Son constat est brut. Dans la musique, a-t-elle expliqué, les femmes représentent peut-être 30 à 35 % des interprètes, mais elles sont moins de 10 % dans les métiers de l’arrière-scène. Pour Cardin, l’écart dit tout du chemin qui reste à parcourir pour que le secteur ressemble enfin à la société, avec autant de femmes que d’hommes.
La présence de Cardin à Cannes n’a rien d’anodin. Ambassadrice de L'Oréal Paris depuis juillet 2025, elle accompagne la marque pour la deuxième année consécutive sur la Croisette, au moment où le festival met une nouvelle fois en lumière les questions de visibilité et de représentation des femmes dans le cinéma. L’entretien s’est tenu au Martinez, où L'Oréal Paris a installé son quartier général pour la durée du festival.
La chanteuse a construit sa trajectoire loin des discours de façade. Repérée en 2013 dans la version québécoise de The Voice, elle a ensuite imposé sa signature de mannequin et d’interprète électro-pop avec Phoenix en 2021, porté notamment par Meaningless, puis avec 99 Nights deux ans plus tard.
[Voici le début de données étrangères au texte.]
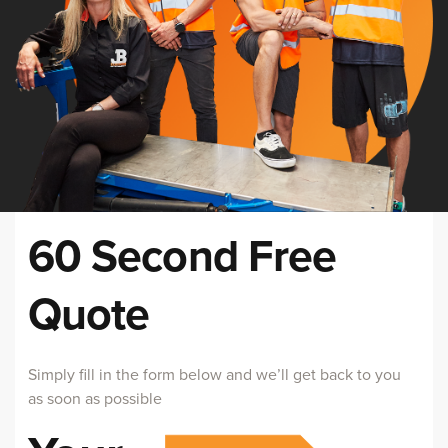
60 Second Free
Quote
Simply fill in the form below and we’ll get back to you
as soon as possible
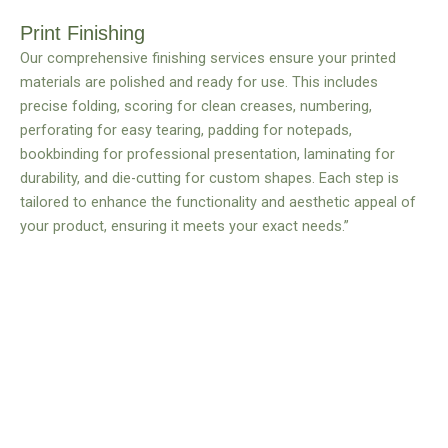
Print Finishing
Our comprehensive finishing services ensure your printed
materials are polished and ready for use. This includes
precise folding, scoring for clean creases, numbering,
perforating for easy tearing, padding for notepads,
bookbinding for professional presentation, laminating for
durability, and die-cutting for custom shapes. Each step is
tailored to enhance the functionality and aesthetic appeal of
your product, ensuring it meets your exact needs.”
En 2023, elle a publié Feel Good et a aussi remporté plusieurs Juno Awards pour Phoenix.
Cette ascension donne du poids à sa parole, parce qu’elle parle depuis l’intérieur d’un milieu qui compte encore trop peu de femmes, devant comme derrière la scène. Cardin ne décrit pas seulement un déséquilibre abstrait; elle le relie à la réalité quotidienne d’une industrie où la visibilité ne se traduit pas encore en pouvoir, ni en postes, ni en diversité des parcours.
Le débat survient aussi alors que la musicienne continue d’élargir son empreinte sur scène. Elle s’est produite à Bercy à la fin avril, un moment qu’elle a décrit comme un sommet personnel: « J’étais sur un petit nuage », a-t-elle confié, ajoutant qu’elle avait grandi avec l’exemple de Céline Dion, qui a rempli cette salle des dizaines de fois. Pour elle, ce concert a pris une dimension presque intime, nourrie par une communion qu’elle a jugée « magique » avec le public.
Au fond, le message de Cardin à Cannes est simple et direct: la parité dans les arts n’est pas un slogan, mais un chantier encore ouvert. Et si une artiste installée comme elle dit que le secteur est toujours très loin du compte, c’est que la question n’est pas seulement posée pour la forme; elle reste, aujourd’hui, l’un des angles morts les plus visibles de l’industrie.